A Bun server that accepts uploads, talks to the LlamaParse Platform, enqueues jobs, reads history from Postgres, and bridges the event stream to the browser over Server-Sent Events.
A Python worker that consumes jobs and executes the actual document workflow.
Redis as the job queue and event bus, and Postgres as the system of record for jobs and their event history.

The communication pattern is the following: the Bun server pushes jobs onto a Redis list, the worker pulls them and, as the job runs, every event is added onto a per-job Redis stream and simultaneously persisted to Postgres. The Bun server bridges that stream to the browser with by creating a dedicated subscriber connection, sending keep-alives and closing the connection once a final event is observed.

This separation buys two main things:

the worker is free to be slow without blocking the HTTP layer
Every event is captured twice (once on the live stream, once in durable storage) so a user who reloads the page can see and replay the full history reconstructed from Postgres

Four primitives, arbitrary compositions

The workflow vocabulary is intentionally narrow and focused around the services offered by the LlamaParse Platform:

parse — turn a document into clean markdown and text using Parse, choosing a tier and an optional prompt.
classify — assign the document to one of a set of user-defined rules with reasoning and a confidence score.
split — segment the document into typed chunks according to a list of categories.
extract — pull structured JSON out of the document against a user-provided JSON schema.

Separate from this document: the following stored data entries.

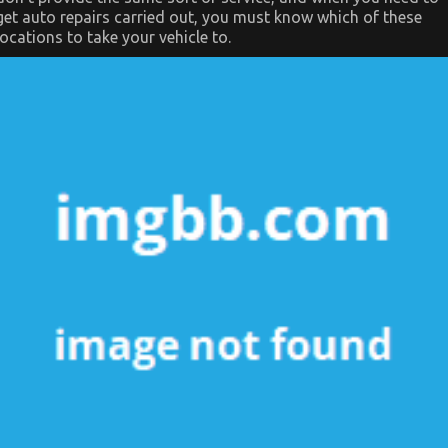
get auto repairs carried out, you must know which of these
locations to take your vehicle to.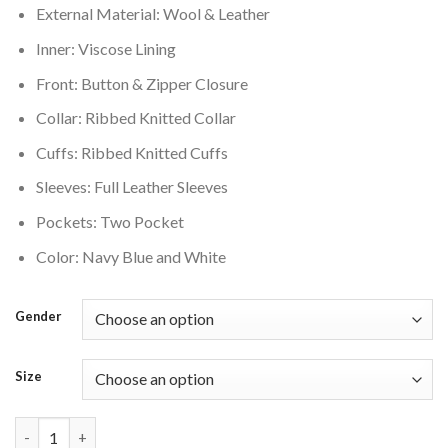
External Material: Wool & Leather
$250.00.
$210.00.
Inner: Viscose Lining
Front: Button & Zipper Closure
Collar: Ribbed Knitted Collar
Cuffs: Ribbed Knitted Cuffs
Sleeves: Full Leather Sleeves
Pockets: Two Pocket
Color: Navy Blue and White
Gender
Size
Dallas Cowboys Mashup Wool Varsity Jacket quantity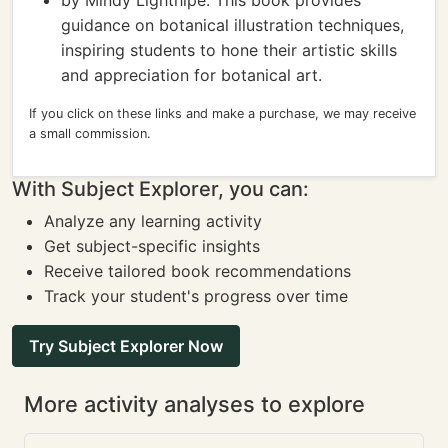
by Mindy Lighthipe: This book provides
guidance on botanical illustration techniques,
inspiring students to hone their artistic skills
and appreciation for botanical art.
If you click on these links and make a purchase, we may receive
a small commission.
With Subject Explorer, you can:
Analyze any learning activity
Get subject-specific insights
Receive tailored book recommendations
Track your student's progress over time
Try Subject Explorer Now
More activity analyses to explore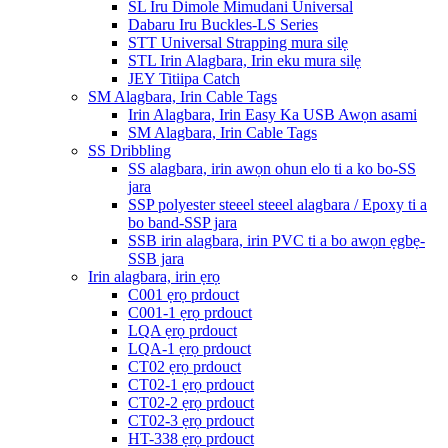
SL Iru Dimole Mimudani Universal
Dabaru Iru Buckles-LS Series
STT Universal Strapping mura silẹ
STL Irin Alagbara, Irin eku mura silẹ
JEY Titiipa Catch
SM Alagbara, Irin Cable Tags
Irin Alagbara, Irin Easy Ka USB Awọn asami
SM Alagbara, Irin Cable Tags
SS Dribbling
SS alagbara, irin awọn ohun elo ti a ko bo-SS
jara
SSP polyester steeel steeel alagbara / Epoxy ti a
bo band-SSP jara
SSB irin alagbara, irin PVC ti a bo awọn ẹgbẹ-
SSB jara
Irin alagbara, irin ẹrọ
C001 ẹrọ prdouct
C001-1 ẹrọ prdouct
LQA ẹrọ prdouct
LQA-1 ẹrọ prdouct
CT02 ẹrọ prdouct
CT02-1 ẹrọ prdouct
CT02-2 ẹrọ prdouct
CT02-3 ẹrọ prdouct
HT-338 ẹrọ prdouct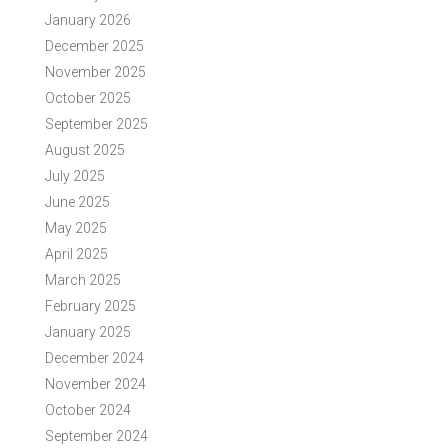
January 2026
December 2025
November 2025
October 2025
September 2025
August 2025
July 2025
June 2025
May 2025
April 2025
March 2025
February 2025
January 2025
December 2024
November 2024
October 2024
September 2024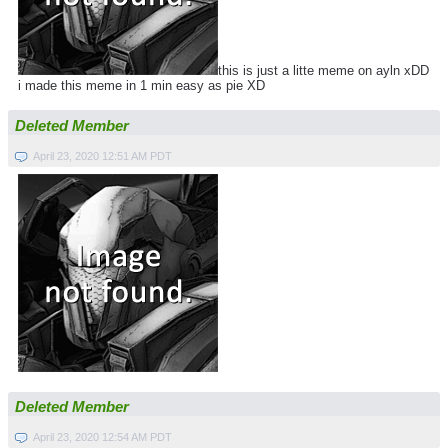
this is just a litte meme on ayln xDD
i made this meme in 1 min easy as pie XD
Deleted Member
April 23, 2020 12:51 AM PDT
Deleted Member
April 23, 2020 12:54 AM PDT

What gives the system its expressive power is not the primitives themselves but the allowed-pairs graph that constrains how they can be chained. Not every transition is meaningful: extract is always terminal, parse can hand off to any of the other three, classify and split can route into parse or extract based on which rule or category matched. The frontend validates the flow against this graph before it is ever submitted, and the backend re-validates it on the way in.

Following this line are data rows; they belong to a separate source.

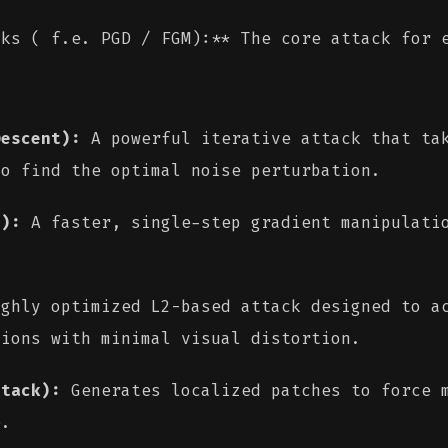
cks ( f.e. PGD / FGM):** The core attack for
Descent):
A powerful iterative attack that tak
to find the optimal noise perturbation.
d):
A faster, single-step gradient manipulatio
ghly optimized L2-based attack designed to ac
tions with minimal visual distortion.
ttack):
Generates localized patches to force m
e.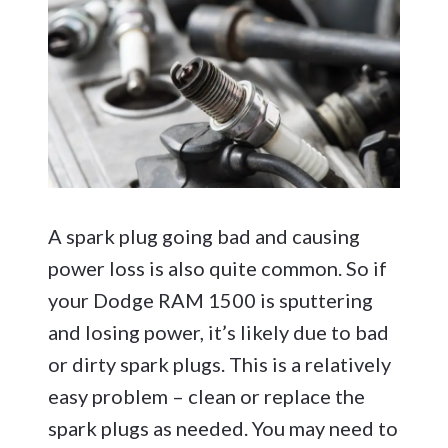
A spark plug going bad and causing
power loss is also quite common. So if
your Dodge RAM 1500 is sputtering
and losing power, it’s likely due to bad
or dirty spark plugs. This is a relatively
easy problem – clean or replace the
spark plugs as needed. You may need to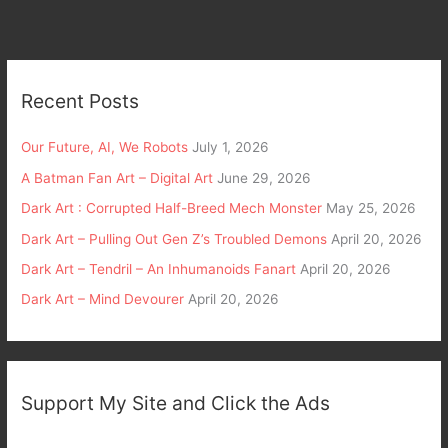
Recent Posts
Our Future, AI, We Robots
July 1, 2026
A Batman Fan Art – Digital Art
June 29, 2026
Dark Art : Corrupted Half-Breed Mech Monster
May 25, 2026
Dark Art – Pulling Out Gen Z’s Troubled Demons
April 20, 2026
Dark Art – Tendril – An Inhumanoids Fanart
April 20, 2026
Dark Art – Mind Devourer
April 20, 2026
Support My Site and Click the Ads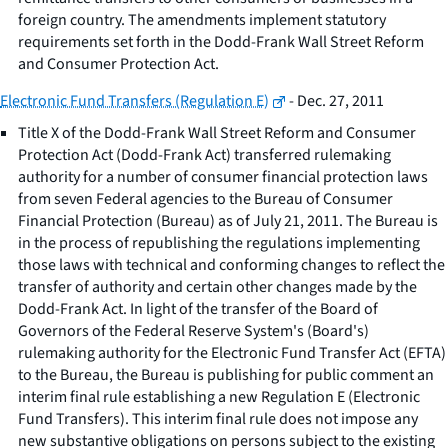
foreign country. The amendments implement statutory
requirements set forth in the Dodd-Frank Wall Street Reform
and Consumer Protection Act.
Electronic Fund Transfers (Regulation E)
- Dec. 27, 2011
Title X of the Dodd-Frank Wall Street Reform and Consumer
Protection Act (Dodd-Frank Act) transferred rulemaking
authority for a number of consumer financial protection laws
from seven Federal agencies to the Bureau of Consumer
Financial Protection (Bureau) as of July 21, 2011. The Bureau is
in the process of republishing the regulations implementing
those laws with technical and conforming changes to reflect the
transfer of authority and certain other changes made by the
Dodd-Frank Act. In light of the transfer of the Board of
Governors of the Federal Reserve System's (Board's)
rulemaking authority for the Electronic Fund Transfer Act (EFTA)
to the Bureau, the Bureau is publishing for public comment an
interim final rule establishing a new Regulation E (Electronic
Fund Transfers). This interim final rule does not impose any
new substantive obligations on persons subject to the existing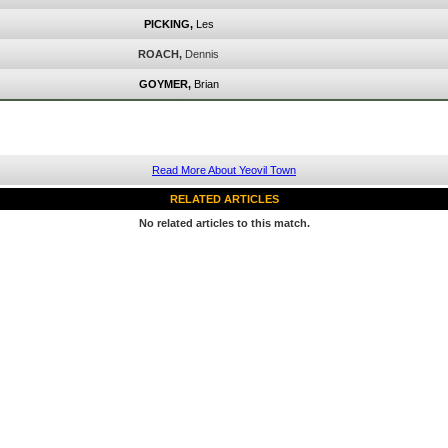
PICKING,
Les
ROACH,
Dennis
GOYMER,
Brian
Read More About Yeovil Town
RELATED ARTICLES
No related articles to this match.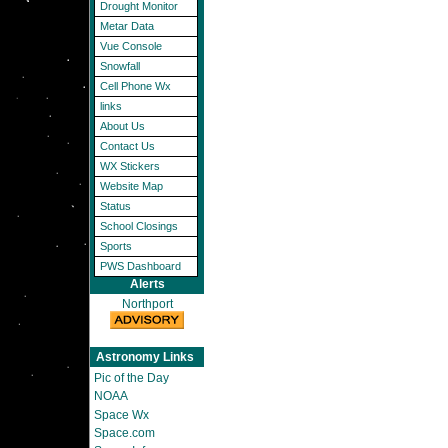
Drought Monitor
Metar Data
Vue Console
Snowfall
Cell Phone Wx
links
About Us
Contact Us
WX Stickers
Website Map
Status
School Closings
Sports
PWS Dashboard
Alerts
Northport
Astronomy Links
Pic of the Day
NOAA
Space Wx
Space.com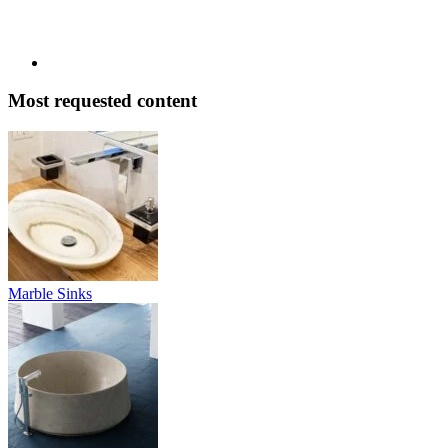
Most requested content
Marble Sinks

The result is a small Domain Specific Language built on JSON: a FlowDefinition of ordered steps with typed handoffs, that is rich enough to describe most real document pipelines (parse-then-extract, classify-then-route-to-the-right-schema, split-by-section-then-parse-each-differently) while staying small enough to reason about exhaustively.

The LlamaAgent workflow at the core

The interesting design work lives in the worker, where a single LlamaAgent Workflow interprets the user-defined flow at runtime.

The llama-agents framework provides an event-driven, unopinionated workflow engine: each @step is an async function that takes an event in and returns one or more events out, and the runtime routes events to whichever step's type signature matches. State is held in a typed Context store that steps can read and edit transactionally. Events written via ctx.write_event_to_stream are surfaced to whoever is observing the run (in our case, the worker that forwards them to Redis and Postgres).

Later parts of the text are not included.